Per comprendere la scarsità di tali candidate esolune (i.e., lune associate a pianeti extrasolari, ossia non appartenenti al Sistema Solare), i ricercatori hanno studiato l’origine della Luna e le condizioni per la generazione di grandi satelliti. Tra i vari modelli proposti, si propende per quello che vede la formazione della Luna come esito dell’impatto fra la Terra e Theia, un protopianeta delle dimensioni di Marte, e come successivamente segnata da collisioni con corpi minori.
Secondo questa cosiddetta teoria del grande impatto, gli impatti sarebbero, in generale, responsabili dell’esistenza di una certa quantità di vapore (i.e., gas misto a gocce liquide) nel disco di polveri e gas che circonda il neonato satellite, elemento imprescindibile per la determinazione della grandezza finale di questo. Gli scienziati hanno dunque adottato il metodo SPH(Smoothed Particle Hydrodynamics) per realizzare simulazioni di impatti con cui seguire l’evoluzione delle lune da essi derivate nel corso del tempo. Due i tipi di pianeti ospiti presi in esame: uno roccioso, e l’altro ghiacciato.
Le simulazioni hanno innanzitutto mostrato che una protoluna circondata da un disco contenente una cospicua quantità di vapore post impatto non è in grado di crescere fino a raggiungere una dimensione grande rispetto a quella del pianeta associato a causa della forza di resistenza esercitata dal vapore mentre essa si forma. Tale forza agisce, infatti, nella stessa direzione di moto dell’oggetto target, ma in verso opposto, creando pertanto una resistenza che lo ostacola e induce a perdere energia. Nel caso di moto rotatorio, come quello delle piccole lune attorno al loro pianeta, il vapore provoca una progressiva perdita di momento angolare che le fa scivolare rapidamente verso quest’ultimo, e impedisce loro di superare il limite dei 100 m o km di diametro. L’effetto della forza di resistenza è allora tanto più rilevante quanto maggiore è la quantità di vapore iniziale nel disco protolunare: di conseguenza, solo i dischi inizialmente poveri di vapore permettono la formazione di grandi lune. Se, invero, essi perdono vapore dopo un certo periodo di tempo, anche la materia che li costituisce si riduce, al punto da risultare insufficiente a dare vita a satelliti simili alla Luna.

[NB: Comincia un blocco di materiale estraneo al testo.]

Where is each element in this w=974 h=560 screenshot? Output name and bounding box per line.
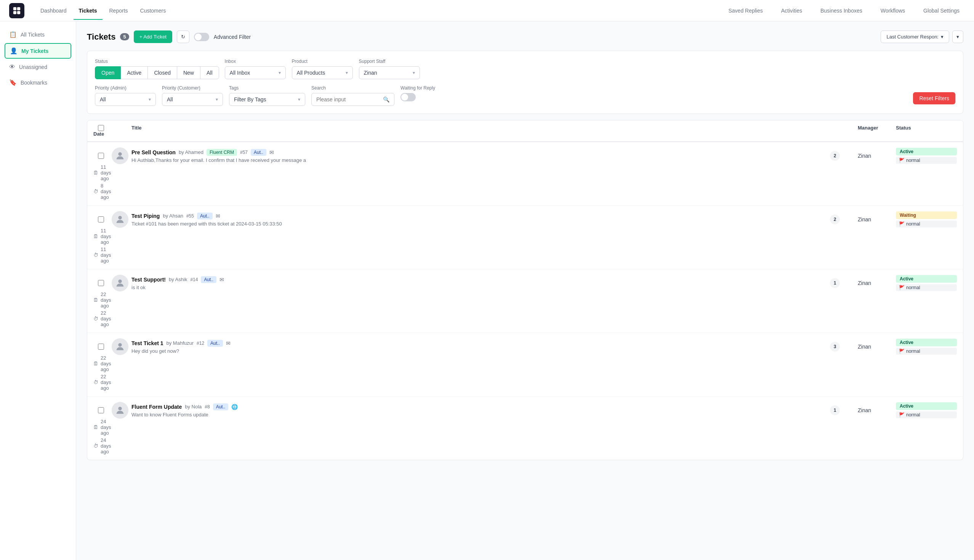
row-3-replies: 1 [812,278,858,288]
date-value-2: 8 days ago [101,183,111,200]
sidebar-label-unassigned: Unassigned [19,64,47,70]
reply-count: 2 [830,215,840,224]
tab-all[interactable]: All [200,66,219,79]
filter-row-2: Priority (Admin) All ▾ Priority (Custome… [95,85,955,106]
row-1-checkbox[interactable] [98,153,104,159]
tags-select[interactable]: Filter By Tags ▾ [229,93,305,106]
ticket-title-line: Pre Sell Question by Ahamed Fluent CRM #… [132,149,812,156]
priority-badge: 🚩 normal [896,348,957,355]
row-1-manager: Zinan [858,153,896,159]
eye-icon: 👁 [9,63,15,70]
ticket-preview: Want to know Fluent Forms update [132,412,812,418]
header-right: Last Customer Respon: ▾ ▾ [881,30,963,43]
nav-tickets[interactable]: Tickets [73,5,102,17]
bookmark-icon: 🔖 [9,79,17,86]
row-1-status: Active 🚩 normal [896,148,957,164]
table-row[interactable]: Pre Sell Question by Ahamed Fluent CRM #… [87,142,963,206]
app-logo[interactable] [9,3,24,18]
list-icon: 📋 [9,31,17,38]
search-label: Search [311,85,394,91]
header-manager-col: Manager [858,125,896,131]
tab-new[interactable]: New [177,66,200,79]
more-options-button[interactable]: ▾ [952,30,963,43]
sidebar-item-unassigned[interactable]: 👁 Unassigned [5,60,71,74]
ticket-title-line: Test Piping by Ahsan #55 Aut.. ✉ [132,213,812,220]
sidebar-item-all-tickets[interactable]: 📋 All Tickets [5,27,71,42]
inbox-chevron-icon: ▾ [279,70,281,75]
reset-filters-button[interactable]: Reset Filters [913,92,955,104]
avatar [112,147,128,164]
sidebar-item-my-tickets[interactable]: 👤 My Tickets [5,43,71,59]
ticket-tag-aut: Aut.. [213,403,228,410]
priority-customer-label: Priority (Customer) [162,85,223,91]
filter-group-support-staff: Support Staff Zinan ▾ [359,59,420,79]
calendar-icon: 🗓 [93,297,98,303]
reply-count: 1 [830,405,840,415]
row-5-replies: 1 [812,405,858,415]
product-select[interactable]: All Products ▾ [292,66,353,79]
nav-saved-replies[interactable]: Saved Replies [723,5,768,17]
nav-business-inboxes[interactable]: Business Inboxes [815,5,868,17]
priority-admin-select[interactable]: All ▾ [95,93,156,106]
tags-label: Tags [229,85,305,91]
ticket-by: by Ahsan [163,213,183,219]
table-row[interactable]: Fluent Form Update by Nola #8 Aut.. 🌐 Wa… [87,397,963,460]
filter-group-inbox: Inbox All Inbox ▾ [225,59,286,79]
reply-count: 2 [830,151,840,161]
clock-icon: ⏱ [93,316,98,322]
tab-open[interactable]: Open [95,66,121,79]
ticket-tag-fluent-crm: Fluent CRM [207,149,237,156]
calendar-icon: 🗓 [93,424,98,430]
priority-customer-chevron-icon: ▾ [216,97,218,102]
row-3-checkbox[interactable] [98,280,104,286]
nav-global-settings[interactable]: Global Settings [918,5,965,17]
status-badge: Active [896,148,957,155]
status-badge: Active [896,275,957,283]
tab-active[interactable]: Active [120,66,148,79]
support-staff-select[interactable]: Zinan ▾ [359,66,420,79]
nav-activities[interactable]: Activities [776,5,807,17]
advanced-filter-toggle[interactable] [194,33,209,41]
header-title-col: Title [132,125,812,131]
select-all-checkbox[interactable] [98,125,104,131]
waiting-reply-toggle[interactable] [400,93,416,101]
svg-point-6 [118,280,122,283]
support-staff-chevron-icon: ▾ [413,70,415,75]
row-5-checkbox[interactable] [98,407,104,413]
sort-select[interactable]: Last Customer Respon: ▾ [881,30,949,43]
row-checkbox-3 [93,280,108,286]
nav-reports[interactable]: Reports [104,5,133,17]
priority-admin-value: All [100,97,106,102]
product-value: All Products [297,70,325,76]
main-content: Tickets 5 + Add Ticket ↻ Advanced Filter… [76,21,974,560]
email-icon: ✉ [216,213,220,219]
tab-closed[interactable]: Closed [147,66,177,79]
add-ticket-button[interactable]: + Add Ticket [134,30,172,43]
date-line-2: ⏱ 8 days ago [93,183,108,200]
nav-customers[interactable]: Customers [135,5,172,17]
date-value-1: 11 days ago [101,228,111,245]
table-row[interactable]: Test Piping by Ahsan #55 Aut.. ✉ Ticket … [87,206,963,269]
refresh-button[interactable]: ↻ [177,30,189,43]
nav-dashboard[interactable]: Dashboard [35,5,72,17]
filter-group-priority-customer: Priority (Customer) All ▾ [162,85,223,106]
date-value-1: 24 days ago [101,419,111,436]
priority-customer-select[interactable]: All ▾ [162,93,223,106]
row-checkbox-2 [93,217,108,222]
row-2-checkbox[interactable] [98,217,104,222]
person-flag-icon: 🚩 [899,158,905,163]
nav-workflows[interactable]: Workflows [875,5,911,17]
row-4-checkbox[interactable] [98,343,104,350]
header-avatar-col [108,125,132,131]
avatar [112,402,128,419]
sidebar-item-bookmarks[interactable]: 🔖 Bookmarks [5,75,71,90]
inbox-select[interactable]: All Inbox ▾ [225,66,286,79]
svg-rect-3 [17,11,20,14]
search-input[interactable] [316,97,383,102]
filters-panel: Status Open Active Closed New All Inbox … [87,51,963,114]
table-row[interactable]: Test Support! by Ashik #14 Aut.. ✉ is it… [87,269,963,333]
table-row[interactable]: Test Ticket 1 by Mahfuzur #12 Aut.. ✉ He… [87,333,963,397]
row-checkbox-4 [93,343,108,350]
tags-value: Filter By Tags [234,97,266,102]
ticket-title-line: Fluent Form Update by Nola #8 Aut.. 🌐 [132,403,812,410]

In secondo luogo, le simulazioni sembrano predire che pianeti rocciosi con un raggio inferiore a 1.6 raggi terrestri (1 raggio terrestre = 6378 km) e pianeti ghiacciati con raggio inferiore a 1.3 raggi terrestri abbiano i requisiti giusti per ospitare delle lune di grandi dimensioni, in quanto non adatti a sviluppare dischi protolunari ricchi di vapore.
Il vincolo posto alla misura del raggio dei pianeti extrasolari è perciò stringente, fatto che spiega la difficoltà nell’osservazione di grandi lune al di là del Sistema Solare, a conferma della straordinaria unicità del pianeta Terra e della sua Luna.